« C’étaient des choses qui sortaient d’un coup et ça devait bien rejoindre ce que les autres avaient emmagasiné eux-aussi depuis des lustres puisqu’ils écoutaient. »
Je ne suis pas un militant. Je sais « ouvrir ma gueule », comme dit Lucas. Mais militer, suivre une ligne, non. Quand je parle aux autres, à l'usine, ce n'est pas « militer », c'est comme si ma réserve de mots s'enflammait d'un coup, c'est tout. Moi qui ne l'ouvre pas, justement, d'habitude. Arrive un moment où les mots vibrent à l'intérieur, alors rien ne m'arrête.
J'ai aimé me laisser emporter par les mots qui venaient tout seuls.
Ça s'enflait. Ça me faisait voler au-dessus de tout. Quand je parlais là-bas, devant les autres, quand je sentais que ça vibrait aussi chez eux, j'étais un autre.

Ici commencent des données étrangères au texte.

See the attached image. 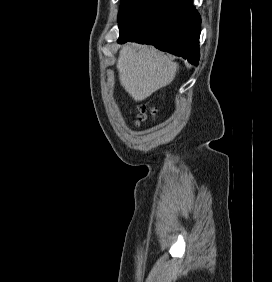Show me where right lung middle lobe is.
I'll return each instance as SVG.
<instances>
[{"mask_svg": "<svg viewBox=\"0 0 272 282\" xmlns=\"http://www.w3.org/2000/svg\"><path fill=\"white\" fill-rule=\"evenodd\" d=\"M140 0H122L119 10L118 20L124 18L139 2Z\"/></svg>", "mask_w": 272, "mask_h": 282, "instance_id": "dd1d6c3e", "label": "right lung middle lobe"}]
</instances>
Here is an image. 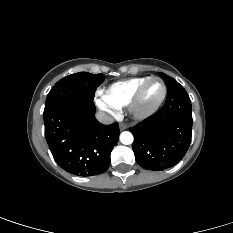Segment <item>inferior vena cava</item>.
Returning <instances> with one entry per match:
<instances>
[{
	"mask_svg": "<svg viewBox=\"0 0 233 233\" xmlns=\"http://www.w3.org/2000/svg\"><path fill=\"white\" fill-rule=\"evenodd\" d=\"M96 118L98 121H100L101 123L103 124H112L114 122V119L113 117L103 113V112H98L96 114Z\"/></svg>",
	"mask_w": 233,
	"mask_h": 233,
	"instance_id": "602c4592",
	"label": "inferior vena cava"
}]
</instances>
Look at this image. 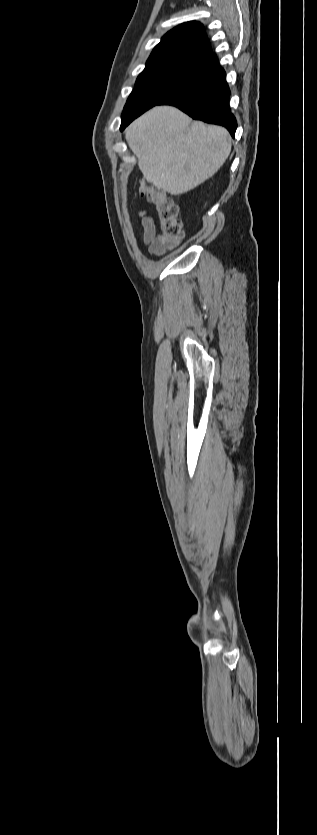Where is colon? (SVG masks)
I'll return each instance as SVG.
<instances>
[{"label":"colon","instance_id":"1","mask_svg":"<svg viewBox=\"0 0 317 835\" xmlns=\"http://www.w3.org/2000/svg\"><path fill=\"white\" fill-rule=\"evenodd\" d=\"M141 196L155 205L161 223V242L163 250L176 247L183 238L182 222L179 219V207L164 191L142 182L139 187Z\"/></svg>","mask_w":317,"mask_h":835}]
</instances>
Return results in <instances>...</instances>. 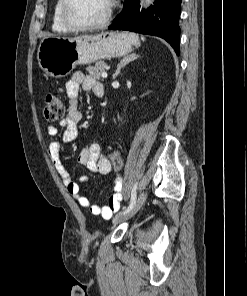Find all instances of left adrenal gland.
Here are the masks:
<instances>
[{
    "label": "left adrenal gland",
    "instance_id": "obj_1",
    "mask_svg": "<svg viewBox=\"0 0 247 296\" xmlns=\"http://www.w3.org/2000/svg\"><path fill=\"white\" fill-rule=\"evenodd\" d=\"M137 58H139V55H136L135 53L124 57L117 65L116 71L113 74V80L116 79V77L120 74L121 68L125 67L127 64H129Z\"/></svg>",
    "mask_w": 247,
    "mask_h": 296
}]
</instances>
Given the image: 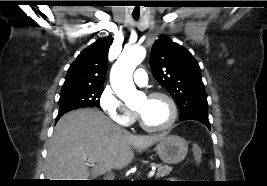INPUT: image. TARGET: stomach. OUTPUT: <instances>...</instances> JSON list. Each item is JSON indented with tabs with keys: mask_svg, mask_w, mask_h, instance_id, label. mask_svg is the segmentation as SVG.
Masks as SVG:
<instances>
[{
	"mask_svg": "<svg viewBox=\"0 0 267 186\" xmlns=\"http://www.w3.org/2000/svg\"><path fill=\"white\" fill-rule=\"evenodd\" d=\"M155 150L164 163L177 164L186 157L188 143L177 135H165L157 142Z\"/></svg>",
	"mask_w": 267,
	"mask_h": 186,
	"instance_id": "0dacf381",
	"label": "stomach"
}]
</instances>
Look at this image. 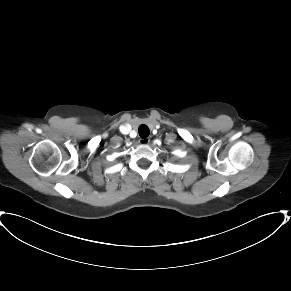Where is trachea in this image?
<instances>
[{"label": "trachea", "instance_id": "trachea-1", "mask_svg": "<svg viewBox=\"0 0 291 291\" xmlns=\"http://www.w3.org/2000/svg\"><path fill=\"white\" fill-rule=\"evenodd\" d=\"M141 138H146L149 136V128L146 125H141L138 129Z\"/></svg>", "mask_w": 291, "mask_h": 291}]
</instances>
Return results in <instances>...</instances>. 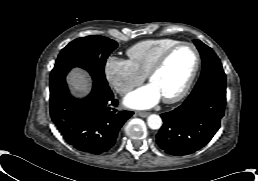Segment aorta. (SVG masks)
Masks as SVG:
<instances>
[{"mask_svg": "<svg viewBox=\"0 0 258 181\" xmlns=\"http://www.w3.org/2000/svg\"><path fill=\"white\" fill-rule=\"evenodd\" d=\"M147 124L151 129H159L162 126V119L159 115L151 114L147 118Z\"/></svg>", "mask_w": 258, "mask_h": 181, "instance_id": "762f6f07", "label": "aorta"}]
</instances>
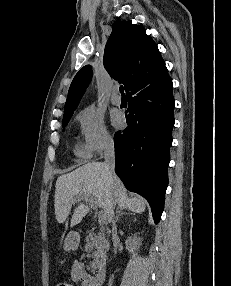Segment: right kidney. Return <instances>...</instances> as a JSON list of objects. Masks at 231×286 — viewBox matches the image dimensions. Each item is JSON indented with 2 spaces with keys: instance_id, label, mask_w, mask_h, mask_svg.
<instances>
[{
  "instance_id": "1",
  "label": "right kidney",
  "mask_w": 231,
  "mask_h": 286,
  "mask_svg": "<svg viewBox=\"0 0 231 286\" xmlns=\"http://www.w3.org/2000/svg\"><path fill=\"white\" fill-rule=\"evenodd\" d=\"M141 238H137L136 235H134V237H128V239L126 240L125 244H126V249L129 251V253H133L135 248L137 246L141 245Z\"/></svg>"
}]
</instances>
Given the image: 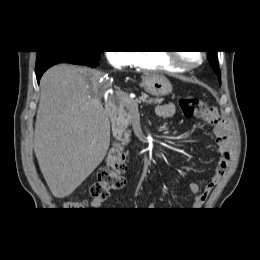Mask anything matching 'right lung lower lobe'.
<instances>
[{"label":"right lung lower lobe","instance_id":"right-lung-lower-lobe-1","mask_svg":"<svg viewBox=\"0 0 260 260\" xmlns=\"http://www.w3.org/2000/svg\"><path fill=\"white\" fill-rule=\"evenodd\" d=\"M97 61L98 60H95L92 58L76 57V56H72V55L58 56V57L46 62L39 68H36L37 82L39 83L42 74L48 68H50L51 66L56 65L58 63H72V64H77V65H86V66H90V67H95L97 65Z\"/></svg>","mask_w":260,"mask_h":260}]
</instances>
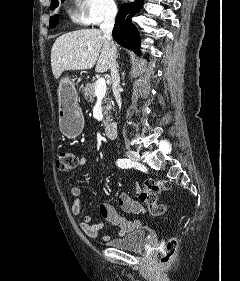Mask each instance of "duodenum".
<instances>
[{
    "label": "duodenum",
    "mask_w": 240,
    "mask_h": 281,
    "mask_svg": "<svg viewBox=\"0 0 240 281\" xmlns=\"http://www.w3.org/2000/svg\"><path fill=\"white\" fill-rule=\"evenodd\" d=\"M104 132L107 138L114 139L117 136V126L114 123H107L104 128Z\"/></svg>",
    "instance_id": "duodenum-1"
}]
</instances>
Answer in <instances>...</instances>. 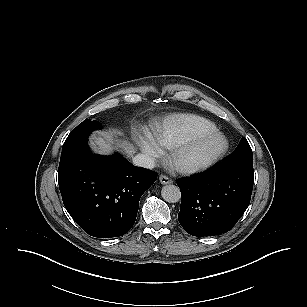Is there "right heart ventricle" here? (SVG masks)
<instances>
[{"mask_svg": "<svg viewBox=\"0 0 307 307\" xmlns=\"http://www.w3.org/2000/svg\"><path fill=\"white\" fill-rule=\"evenodd\" d=\"M217 130L216 125L197 115L171 114L154 124L148 137L159 146L169 149L176 147L192 137Z\"/></svg>", "mask_w": 307, "mask_h": 307, "instance_id": "1", "label": "right heart ventricle"}]
</instances>
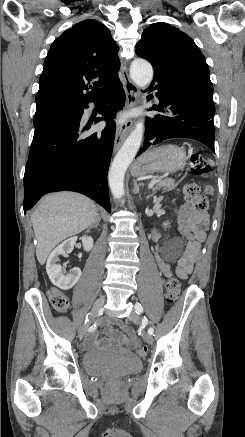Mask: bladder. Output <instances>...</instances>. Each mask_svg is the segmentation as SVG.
<instances>
[{"label": "bladder", "instance_id": "1", "mask_svg": "<svg viewBox=\"0 0 245 437\" xmlns=\"http://www.w3.org/2000/svg\"><path fill=\"white\" fill-rule=\"evenodd\" d=\"M82 365L93 376H126L139 372L142 361L125 349H97L83 354Z\"/></svg>", "mask_w": 245, "mask_h": 437}]
</instances>
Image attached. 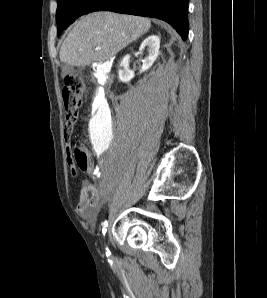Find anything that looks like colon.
<instances>
[{
    "label": "colon",
    "mask_w": 267,
    "mask_h": 298,
    "mask_svg": "<svg viewBox=\"0 0 267 298\" xmlns=\"http://www.w3.org/2000/svg\"><path fill=\"white\" fill-rule=\"evenodd\" d=\"M84 92V82L80 75L73 74L66 76L63 86V101L65 107V136L69 137L74 123L77 120L78 112L82 104V95ZM68 150V164L71 167L73 175L77 168L83 172H90L92 169L91 160L87 152L81 148Z\"/></svg>",
    "instance_id": "5ec220e1"
}]
</instances>
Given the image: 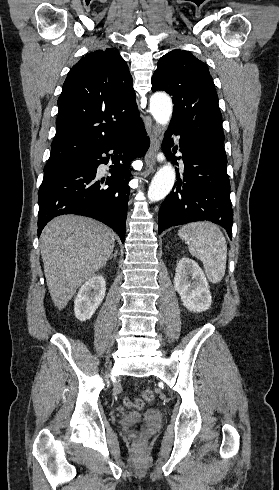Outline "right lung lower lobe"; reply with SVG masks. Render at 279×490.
Returning <instances> with one entry per match:
<instances>
[{
    "label": "right lung lower lobe",
    "instance_id": "98d812e1",
    "mask_svg": "<svg viewBox=\"0 0 279 490\" xmlns=\"http://www.w3.org/2000/svg\"><path fill=\"white\" fill-rule=\"evenodd\" d=\"M149 145V137L141 123L73 161V165L61 172L44 179L38 191V236L54 217L77 214L105 223L124 242L130 193L129 164L137 156H143ZM109 151H113V154H108ZM103 153L107 157H103ZM109 159L115 164L111 166L112 175L106 180H98L97 167L101 163L107 164Z\"/></svg>",
    "mask_w": 279,
    "mask_h": 490
}]
</instances>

Un autre bien plus fort que moi, qui déambule dans le marché, à me poser trop de questions. Un autre qui n'a plus peur de rien. Qui voit la vie en vrai. Tout est possible. Dans ces moments-là, je me sentais vivant. Comme jamais. Mais mes mots n'avaient rien à voir avec un discours clair, conscient, mesuré. Ni objectif, ni stratégie. Non. C'étaient des choses qui sortaient d'un coup et ça devait bien rejoindre ce que les autres avaient emmagasiné eux-aussi depuis des lustres puisqu'ils écoutaient. Mais ça mène à quoi ? demandait Lucas. Je ne sais pas où ça mène. Je ne sais pas. Ce que je sais c'est, c'est que les mots dans ces cas-là, ils ont une vraie force, qui vient de loin et que c'est avec ça que je marche. Pas avec les discours mesurés, je ne peux pas expliquer.
Alors je me taisais. Et Lucas haussait les épaules, exédé. Il s'agit pas juste de les enflammer les gars, tu comprends ? On est pas là pour ça. Il faut leur donner une route à suivre, concrètement.
Je ne sais pas ce que c'est, une route à suivre. Mais je suis sur que la route, il n'y a que les pieds de celui qui marche qui la connaissent. Concrètement !
Alors m'arrêter, discuter avec les gars du marché qui brandissent leurs journaux, non. Et je me sens vaguement, tristement, coupable. Parce qu'ils y croient, à ce qu'ils font, et que moi, je fais quoi.
Extrait de Les insurrections singulières de Jeanne Benameur, p. 50-51.